Date: Fri 26-Jul-1996
Date: Fri 26-Jul-1996
Publication: Bee
Author: KAAREN
Quick Words:
Sand-Hill-Plaza-assessment
Full Text:
Sand Hill Plaza Owners Take Assessment Dispute To Court
B Y K AAREN V ALENTA
The new owners of Sand Hill Plaza have filed an appeal in Danbury Superior
Court disputing the shopping center's new local property tax assessment.
The appeal, which requires representatives of the town to appear in Danbury
Superior Court on August 20, was filed by a Bridgeport law firm representing
D.D. Newtown Partners Limited Partnership, a real estate investment company
chartered in the state of Delaware, and the Hutensky Group LLC, a Hartford
company, which manages Sand Hill Plaza for the new owners.
The appeal said the owners, through their agents, asked the Board of
Assessment Appeals of the town of Newtown to reduce the assessment but the
board made no change.
The property was purchased by D.D. Newtown Partners Limited Partnership
through its financial arm, DRA Investors of Manhattan, from the Sand Hill
Limited Partnership in December 1995 for $20 million.
The new assessment is based on the market value of the property as of October
1, 1995. Lesher-Glendinning Municipal Services, the real estate appraisal
company hired by the town to conduct the revaluation, determined the market
value of Sand Hill Plaza to be $19.9 million.
The property tax assessment is computed using 70 percent of the market value,
in this case $13.9 million.
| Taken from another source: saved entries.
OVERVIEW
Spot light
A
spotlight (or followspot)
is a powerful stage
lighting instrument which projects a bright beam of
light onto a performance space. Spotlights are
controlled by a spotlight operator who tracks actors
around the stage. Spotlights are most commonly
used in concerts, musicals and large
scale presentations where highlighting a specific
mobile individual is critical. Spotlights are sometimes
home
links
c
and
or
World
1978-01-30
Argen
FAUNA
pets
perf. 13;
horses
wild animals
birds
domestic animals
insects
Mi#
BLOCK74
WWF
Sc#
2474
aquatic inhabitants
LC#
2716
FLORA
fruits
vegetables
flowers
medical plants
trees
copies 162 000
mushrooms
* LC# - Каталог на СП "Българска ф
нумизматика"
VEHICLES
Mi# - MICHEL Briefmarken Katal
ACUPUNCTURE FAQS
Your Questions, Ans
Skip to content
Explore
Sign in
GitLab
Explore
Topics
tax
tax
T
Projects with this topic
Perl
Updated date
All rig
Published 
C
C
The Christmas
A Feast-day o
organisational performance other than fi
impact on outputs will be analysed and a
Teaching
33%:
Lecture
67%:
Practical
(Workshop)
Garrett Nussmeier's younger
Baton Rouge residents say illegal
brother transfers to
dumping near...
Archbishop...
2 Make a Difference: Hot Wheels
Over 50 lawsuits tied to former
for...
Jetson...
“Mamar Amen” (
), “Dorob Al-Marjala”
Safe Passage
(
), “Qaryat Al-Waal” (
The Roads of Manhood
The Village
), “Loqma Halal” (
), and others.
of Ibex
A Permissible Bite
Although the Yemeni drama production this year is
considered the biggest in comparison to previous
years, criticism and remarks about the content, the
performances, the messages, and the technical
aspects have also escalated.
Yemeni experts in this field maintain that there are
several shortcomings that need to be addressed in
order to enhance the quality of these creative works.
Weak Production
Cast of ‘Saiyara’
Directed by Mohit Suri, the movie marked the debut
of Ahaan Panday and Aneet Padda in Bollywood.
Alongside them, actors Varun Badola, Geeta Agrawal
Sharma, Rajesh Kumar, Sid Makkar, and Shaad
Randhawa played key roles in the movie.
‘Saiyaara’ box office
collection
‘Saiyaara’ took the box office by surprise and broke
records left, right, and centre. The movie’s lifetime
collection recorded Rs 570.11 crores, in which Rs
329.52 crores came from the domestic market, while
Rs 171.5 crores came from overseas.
Tax Collector Carol Mahoney said the plaza owners
paid $207,440 in property taxes last year; this year the tax bill is $348,467,
an increase of nearly 68 percent.
When the shopping center was built in 1990 it was assessed at $6,473,250. This
figure is 70 percent of $9.2 million - what the fair market value would have
been if the shopping center had existed in October 1985 when the previous
townwide revaluation was done.
Based on the revaluation figures, the market value of the property increased
about 115 percent over the 10-year period. The average increase for commercial
property was less than 40 percent in the revaluation.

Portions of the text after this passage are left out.